Property investment – 5 Things Not To Do When You’re Buying Your First Property

9Buying your very first property is a momentous occasion. For many people, it’s many years of hard work and saving. Years of wishing, potentially months of searching, and long nights of waiting for an acceptance on an offer, or approval from a bank. However, the focus is almost always on the end result – having a property. Having that little patch of Australia that you can call your own. Or perhaps you’re choosing to be an investor, to stake your claim on your part of Australia and start the process of securing your financial future.

Either way, you’re going to be faced with a magnitude of tasks from arranging your home loan, building insurance, building inspections and possibly repairs and renovations.

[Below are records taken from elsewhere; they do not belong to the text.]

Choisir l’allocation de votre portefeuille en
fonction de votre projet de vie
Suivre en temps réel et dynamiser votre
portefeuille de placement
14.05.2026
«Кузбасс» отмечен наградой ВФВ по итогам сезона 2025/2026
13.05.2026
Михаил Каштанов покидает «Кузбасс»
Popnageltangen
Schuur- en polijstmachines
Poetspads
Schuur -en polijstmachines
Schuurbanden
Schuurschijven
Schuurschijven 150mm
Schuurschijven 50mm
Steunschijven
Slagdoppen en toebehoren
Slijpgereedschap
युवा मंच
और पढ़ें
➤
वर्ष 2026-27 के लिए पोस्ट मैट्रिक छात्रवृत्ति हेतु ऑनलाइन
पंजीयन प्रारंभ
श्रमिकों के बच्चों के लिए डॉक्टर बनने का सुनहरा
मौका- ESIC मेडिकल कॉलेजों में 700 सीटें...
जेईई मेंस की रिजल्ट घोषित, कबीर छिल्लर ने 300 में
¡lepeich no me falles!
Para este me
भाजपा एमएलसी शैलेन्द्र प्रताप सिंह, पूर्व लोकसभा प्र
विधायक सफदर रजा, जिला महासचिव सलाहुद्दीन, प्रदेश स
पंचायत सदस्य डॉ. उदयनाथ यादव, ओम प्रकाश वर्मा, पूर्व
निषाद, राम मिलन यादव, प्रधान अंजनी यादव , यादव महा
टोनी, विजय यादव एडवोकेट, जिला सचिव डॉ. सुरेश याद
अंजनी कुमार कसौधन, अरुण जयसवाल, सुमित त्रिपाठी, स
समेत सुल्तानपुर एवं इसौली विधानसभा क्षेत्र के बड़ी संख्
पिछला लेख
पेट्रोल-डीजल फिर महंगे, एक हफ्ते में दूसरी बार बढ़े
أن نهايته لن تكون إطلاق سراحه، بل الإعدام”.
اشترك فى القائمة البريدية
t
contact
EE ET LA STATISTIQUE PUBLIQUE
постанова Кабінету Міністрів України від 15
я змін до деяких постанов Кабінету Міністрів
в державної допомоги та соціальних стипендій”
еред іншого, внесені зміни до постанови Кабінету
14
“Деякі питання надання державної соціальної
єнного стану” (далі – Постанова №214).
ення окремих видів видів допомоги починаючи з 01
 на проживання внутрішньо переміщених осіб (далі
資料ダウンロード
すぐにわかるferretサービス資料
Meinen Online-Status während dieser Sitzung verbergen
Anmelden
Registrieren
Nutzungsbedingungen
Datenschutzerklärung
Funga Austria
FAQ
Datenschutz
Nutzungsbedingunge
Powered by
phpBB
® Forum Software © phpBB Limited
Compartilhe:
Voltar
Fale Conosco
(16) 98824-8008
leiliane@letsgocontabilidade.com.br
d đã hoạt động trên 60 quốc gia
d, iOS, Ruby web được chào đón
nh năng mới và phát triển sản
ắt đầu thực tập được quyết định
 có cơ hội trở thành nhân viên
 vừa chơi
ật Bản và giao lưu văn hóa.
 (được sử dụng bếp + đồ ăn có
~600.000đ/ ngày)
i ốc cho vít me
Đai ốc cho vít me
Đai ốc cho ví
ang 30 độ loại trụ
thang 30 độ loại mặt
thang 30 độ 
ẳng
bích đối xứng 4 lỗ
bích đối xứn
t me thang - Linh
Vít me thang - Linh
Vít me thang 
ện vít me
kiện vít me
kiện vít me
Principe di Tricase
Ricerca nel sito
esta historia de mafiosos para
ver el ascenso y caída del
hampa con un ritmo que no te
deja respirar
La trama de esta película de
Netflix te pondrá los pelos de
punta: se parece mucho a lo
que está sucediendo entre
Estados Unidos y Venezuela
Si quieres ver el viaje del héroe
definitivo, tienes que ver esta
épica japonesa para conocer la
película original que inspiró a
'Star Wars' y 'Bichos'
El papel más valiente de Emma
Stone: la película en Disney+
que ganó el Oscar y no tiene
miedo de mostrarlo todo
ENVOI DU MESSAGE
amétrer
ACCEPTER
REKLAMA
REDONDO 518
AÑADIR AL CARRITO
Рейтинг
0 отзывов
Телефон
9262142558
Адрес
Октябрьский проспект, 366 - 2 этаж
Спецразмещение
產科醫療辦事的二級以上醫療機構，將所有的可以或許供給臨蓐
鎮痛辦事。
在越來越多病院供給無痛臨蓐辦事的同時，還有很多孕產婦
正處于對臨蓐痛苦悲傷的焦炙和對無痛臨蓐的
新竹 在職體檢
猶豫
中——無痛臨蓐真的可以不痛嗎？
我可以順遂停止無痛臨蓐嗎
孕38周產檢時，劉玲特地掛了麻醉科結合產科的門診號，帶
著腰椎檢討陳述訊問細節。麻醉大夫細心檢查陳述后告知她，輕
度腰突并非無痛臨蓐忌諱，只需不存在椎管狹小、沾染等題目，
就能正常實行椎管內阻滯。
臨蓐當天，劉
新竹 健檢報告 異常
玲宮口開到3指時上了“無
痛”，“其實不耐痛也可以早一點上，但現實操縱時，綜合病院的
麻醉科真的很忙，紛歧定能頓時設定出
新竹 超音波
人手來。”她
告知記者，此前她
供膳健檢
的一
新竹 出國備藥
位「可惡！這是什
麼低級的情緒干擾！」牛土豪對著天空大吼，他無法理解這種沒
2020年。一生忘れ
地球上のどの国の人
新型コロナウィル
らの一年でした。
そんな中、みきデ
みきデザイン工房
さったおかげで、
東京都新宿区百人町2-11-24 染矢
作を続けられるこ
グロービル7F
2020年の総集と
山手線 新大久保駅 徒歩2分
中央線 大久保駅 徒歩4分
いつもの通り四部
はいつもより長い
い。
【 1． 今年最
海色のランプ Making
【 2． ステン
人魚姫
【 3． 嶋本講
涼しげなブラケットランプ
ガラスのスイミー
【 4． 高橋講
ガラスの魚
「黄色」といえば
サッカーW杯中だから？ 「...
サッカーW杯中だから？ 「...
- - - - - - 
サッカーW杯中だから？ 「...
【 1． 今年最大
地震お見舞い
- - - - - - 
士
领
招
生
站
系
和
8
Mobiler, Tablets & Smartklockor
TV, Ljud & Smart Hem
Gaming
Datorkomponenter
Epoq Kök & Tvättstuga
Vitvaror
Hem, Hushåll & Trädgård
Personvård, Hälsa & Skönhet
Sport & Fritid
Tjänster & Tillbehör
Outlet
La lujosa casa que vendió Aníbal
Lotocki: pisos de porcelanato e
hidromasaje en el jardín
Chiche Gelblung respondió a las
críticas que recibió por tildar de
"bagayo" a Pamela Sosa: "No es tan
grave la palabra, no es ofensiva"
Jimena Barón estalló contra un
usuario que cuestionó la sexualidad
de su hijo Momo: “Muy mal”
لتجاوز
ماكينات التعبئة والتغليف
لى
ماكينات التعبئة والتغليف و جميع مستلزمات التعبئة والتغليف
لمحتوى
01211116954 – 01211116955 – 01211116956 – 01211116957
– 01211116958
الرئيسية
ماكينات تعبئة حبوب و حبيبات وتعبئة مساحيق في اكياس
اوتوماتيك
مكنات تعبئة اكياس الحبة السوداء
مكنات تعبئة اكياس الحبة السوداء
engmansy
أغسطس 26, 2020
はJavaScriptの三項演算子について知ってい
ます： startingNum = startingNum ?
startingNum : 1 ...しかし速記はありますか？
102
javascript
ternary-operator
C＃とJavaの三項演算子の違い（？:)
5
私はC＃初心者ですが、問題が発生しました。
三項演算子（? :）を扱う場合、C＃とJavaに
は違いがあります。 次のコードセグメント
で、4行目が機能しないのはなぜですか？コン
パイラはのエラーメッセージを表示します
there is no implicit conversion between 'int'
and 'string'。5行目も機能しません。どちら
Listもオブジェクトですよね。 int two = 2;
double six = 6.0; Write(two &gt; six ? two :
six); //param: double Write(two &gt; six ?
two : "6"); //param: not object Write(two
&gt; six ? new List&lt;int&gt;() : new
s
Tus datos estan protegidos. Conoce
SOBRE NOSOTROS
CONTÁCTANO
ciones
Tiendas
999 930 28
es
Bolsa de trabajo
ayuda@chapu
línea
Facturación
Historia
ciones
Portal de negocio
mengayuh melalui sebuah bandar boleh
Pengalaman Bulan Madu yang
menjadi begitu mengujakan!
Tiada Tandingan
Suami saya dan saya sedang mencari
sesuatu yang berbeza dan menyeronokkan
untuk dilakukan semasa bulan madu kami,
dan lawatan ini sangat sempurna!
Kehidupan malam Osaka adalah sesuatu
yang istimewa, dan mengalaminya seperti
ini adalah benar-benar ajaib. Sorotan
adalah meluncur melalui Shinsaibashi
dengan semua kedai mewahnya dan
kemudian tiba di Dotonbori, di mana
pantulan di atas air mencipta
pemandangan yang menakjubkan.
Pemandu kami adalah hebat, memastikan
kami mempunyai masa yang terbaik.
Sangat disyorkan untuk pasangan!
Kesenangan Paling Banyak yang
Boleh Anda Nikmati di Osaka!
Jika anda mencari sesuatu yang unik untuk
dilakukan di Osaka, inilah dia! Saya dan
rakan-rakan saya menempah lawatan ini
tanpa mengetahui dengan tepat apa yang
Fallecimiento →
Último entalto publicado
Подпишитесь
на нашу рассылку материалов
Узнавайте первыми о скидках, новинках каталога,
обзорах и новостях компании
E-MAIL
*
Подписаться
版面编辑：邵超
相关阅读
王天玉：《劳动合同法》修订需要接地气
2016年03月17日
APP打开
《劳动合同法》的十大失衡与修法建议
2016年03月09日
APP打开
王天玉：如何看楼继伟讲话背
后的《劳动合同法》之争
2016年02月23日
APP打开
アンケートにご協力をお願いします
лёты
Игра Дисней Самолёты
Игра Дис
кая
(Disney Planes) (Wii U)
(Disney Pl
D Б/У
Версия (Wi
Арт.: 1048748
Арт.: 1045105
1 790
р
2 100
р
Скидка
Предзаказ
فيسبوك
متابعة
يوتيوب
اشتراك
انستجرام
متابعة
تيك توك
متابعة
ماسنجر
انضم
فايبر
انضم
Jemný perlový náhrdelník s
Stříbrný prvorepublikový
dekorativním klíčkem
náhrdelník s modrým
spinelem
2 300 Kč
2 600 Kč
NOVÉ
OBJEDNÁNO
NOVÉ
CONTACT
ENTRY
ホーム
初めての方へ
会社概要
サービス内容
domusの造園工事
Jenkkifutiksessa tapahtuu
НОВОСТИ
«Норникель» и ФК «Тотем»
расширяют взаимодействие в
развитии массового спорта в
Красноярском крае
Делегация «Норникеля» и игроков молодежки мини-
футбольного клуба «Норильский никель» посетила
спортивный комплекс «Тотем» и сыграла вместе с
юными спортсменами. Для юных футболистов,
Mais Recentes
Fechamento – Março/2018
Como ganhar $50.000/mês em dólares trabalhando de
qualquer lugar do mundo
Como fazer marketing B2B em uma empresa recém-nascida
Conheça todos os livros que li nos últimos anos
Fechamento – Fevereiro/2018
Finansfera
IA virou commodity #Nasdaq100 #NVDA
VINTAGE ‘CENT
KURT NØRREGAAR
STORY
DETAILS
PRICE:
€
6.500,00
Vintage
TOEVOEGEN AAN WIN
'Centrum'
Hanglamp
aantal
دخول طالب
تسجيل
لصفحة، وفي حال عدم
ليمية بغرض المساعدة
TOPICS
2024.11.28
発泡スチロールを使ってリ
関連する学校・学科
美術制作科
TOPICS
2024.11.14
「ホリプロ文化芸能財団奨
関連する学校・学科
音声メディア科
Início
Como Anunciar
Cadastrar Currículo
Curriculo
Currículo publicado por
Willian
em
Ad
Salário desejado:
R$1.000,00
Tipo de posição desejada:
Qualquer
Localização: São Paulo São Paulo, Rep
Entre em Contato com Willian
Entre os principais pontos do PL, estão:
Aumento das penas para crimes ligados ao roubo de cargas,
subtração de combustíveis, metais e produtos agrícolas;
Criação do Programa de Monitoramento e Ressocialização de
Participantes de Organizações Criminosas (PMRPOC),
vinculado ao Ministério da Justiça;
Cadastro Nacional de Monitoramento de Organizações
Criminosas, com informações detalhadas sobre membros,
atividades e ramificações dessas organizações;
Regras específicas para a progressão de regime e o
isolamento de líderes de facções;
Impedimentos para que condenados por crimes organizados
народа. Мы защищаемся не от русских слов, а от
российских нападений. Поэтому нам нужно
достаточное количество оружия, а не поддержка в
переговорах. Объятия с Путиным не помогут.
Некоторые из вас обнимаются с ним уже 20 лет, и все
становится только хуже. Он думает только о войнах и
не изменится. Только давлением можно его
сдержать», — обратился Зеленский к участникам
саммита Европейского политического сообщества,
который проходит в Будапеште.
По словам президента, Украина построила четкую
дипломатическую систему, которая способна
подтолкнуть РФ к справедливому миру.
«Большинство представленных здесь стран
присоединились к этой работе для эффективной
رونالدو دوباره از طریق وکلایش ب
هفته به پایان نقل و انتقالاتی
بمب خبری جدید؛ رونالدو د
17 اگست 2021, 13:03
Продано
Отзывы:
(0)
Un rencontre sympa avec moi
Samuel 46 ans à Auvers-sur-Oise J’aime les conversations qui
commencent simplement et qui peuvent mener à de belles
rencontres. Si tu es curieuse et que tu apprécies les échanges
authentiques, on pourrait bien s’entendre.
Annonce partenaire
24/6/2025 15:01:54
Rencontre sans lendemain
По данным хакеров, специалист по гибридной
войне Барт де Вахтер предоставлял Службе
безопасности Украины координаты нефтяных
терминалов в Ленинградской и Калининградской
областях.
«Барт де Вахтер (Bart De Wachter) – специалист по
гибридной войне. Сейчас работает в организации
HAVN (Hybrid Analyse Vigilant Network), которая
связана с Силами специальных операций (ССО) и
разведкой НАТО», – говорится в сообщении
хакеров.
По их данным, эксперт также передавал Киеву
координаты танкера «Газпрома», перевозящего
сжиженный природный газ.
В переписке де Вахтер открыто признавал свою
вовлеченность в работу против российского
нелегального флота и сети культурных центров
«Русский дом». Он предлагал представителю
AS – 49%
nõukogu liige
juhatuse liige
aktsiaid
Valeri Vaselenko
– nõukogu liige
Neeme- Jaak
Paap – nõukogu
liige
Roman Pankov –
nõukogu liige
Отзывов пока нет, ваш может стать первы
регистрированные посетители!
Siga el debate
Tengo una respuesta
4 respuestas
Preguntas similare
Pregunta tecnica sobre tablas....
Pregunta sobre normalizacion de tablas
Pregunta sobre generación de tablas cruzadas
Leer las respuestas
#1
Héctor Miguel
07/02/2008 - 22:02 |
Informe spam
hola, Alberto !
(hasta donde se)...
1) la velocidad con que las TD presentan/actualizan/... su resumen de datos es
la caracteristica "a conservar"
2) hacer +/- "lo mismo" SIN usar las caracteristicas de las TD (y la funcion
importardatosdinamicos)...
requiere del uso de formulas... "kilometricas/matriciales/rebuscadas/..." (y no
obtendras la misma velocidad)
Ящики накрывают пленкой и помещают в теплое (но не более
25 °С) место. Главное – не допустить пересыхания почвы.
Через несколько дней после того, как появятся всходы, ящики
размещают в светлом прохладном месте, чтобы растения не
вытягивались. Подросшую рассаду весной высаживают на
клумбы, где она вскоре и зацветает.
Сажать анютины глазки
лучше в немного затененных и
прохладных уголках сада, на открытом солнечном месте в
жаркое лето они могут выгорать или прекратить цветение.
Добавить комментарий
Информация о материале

It’s very easy to focus on making sure you get the right chairs for your new dining table and leave some of the more mundane, yet more important aspects untouched or half finished. Things you want to make sure you DON’T do when buying your first property are:

  1. Don’t buy with your heart rather than your head, despite the fact that “home is where the heart is”. Usually, it’s your heart that leads your purchase decision more than your head, however provided you can differentiate between the two and choose to use your head as well is a good start. Often, people fall in love with a particular property that they’ve seen, an emotional desire that when buying a property can sometimes cost you dearly. Similarly, when building a property, it’s easy to say to yourself “well, you only build a house once, I may as well get the extras” and then you spend an additional 2-3 years paying off the mortgage because of this. It’s hard to think practically, but it’s something that your’e going to learn to do. In the most simplistic of terms, we need basic shelter to live and survive, but of course we all work hard to have more than just the basics. It’s basic human desire, however try and work out the long term costs of your decisions. If your’e paying $3,000 per month on a mortgage and you end up paying your mortgage off for 5 years more, it’s going to cost you $180,000 more – and that could make a difference to your retirement plans.
  2. Don’t forget to do your numbers before, not after you buy. While this may sound quite straight forward, many people are surprised by the cost of running a house. If you’re renting or living at home, you only have to deal with half the costs of running a property. On top of the usage charges such as water, phone and power, you’ve got rates, strata fees (if you buy an apartment), insurance and repairs. These can add up to thousands of dollars and if you’re on a tight budget to start with, can really put some pressure on you. Do the legwork well before you buy the property and you’ll find that everything will be under control.
  3. Don’t ignore one of the biggest risks to your financial well being – sickness and accident. When you’re paying off the mortgage and trying to get by, it’s easy to either ignore or choose not to take out insurance on one of the most important items in the house – yourself. While most people are happy taking out insurance on their house, their car, their travel and even their jewellery, many people ignore or forget that they can, and should, insure the one thing that pays for all of that insurance and household items, themselves. Income protection, life, TPD (Total and Permanent Disablement) and trauma insurance are all important components of a solid financial plan and should not be forgotten. The number one reason for mortgage defaults in Australia is ultimately due to illness and accident leading to a loss of income. Protect the one thing that makes it all work.
  4. Don’t skimp on the legals. When you’re scraping together every last cent to buy that first property for yourself, it’s possible that you’ve had to make sacrifices and compromises along the way. When you find the property, it’s possible that you’ll try and minimise your costs when buying the property as well, which can often lead to finding the cheapest conveyancer possible. While a good conveyancer or lawyer may in fact be cheap, not all cheap ones are good. Similarly, just because someone is expensive doesn’t automatically make them good. Ask around, speak to a few people, and ask lots of questions. Most property transactions go through quite smoothly, however if things don’t go well, you want someone good on your side.
  5. Don’t forget to get finance approval first. While you hear it all the time, many people either forget or ignore the fact that you should be getting bank approval before you buy your first property. Having bank approval before you buy gives you the peace of mind and financial security that, providing you buy an acceptable property, the bank is going to give you the money you need to buy it. The alternative is potentially losing your deposit and being sued for costs and even loss of revenue if the seller doesn’t sell it for as much as what you offered. If your’e not sure if what you’re buying is an acceptable security, ask your mortgage broker or banker to check for you before you sign the contract – it should only take a very short time to do so and again could save you losing your deposit. While it may add a day or two to the process, it’s imperative that you have this sorted out otherwise you’re taking a tremendous risk with your money.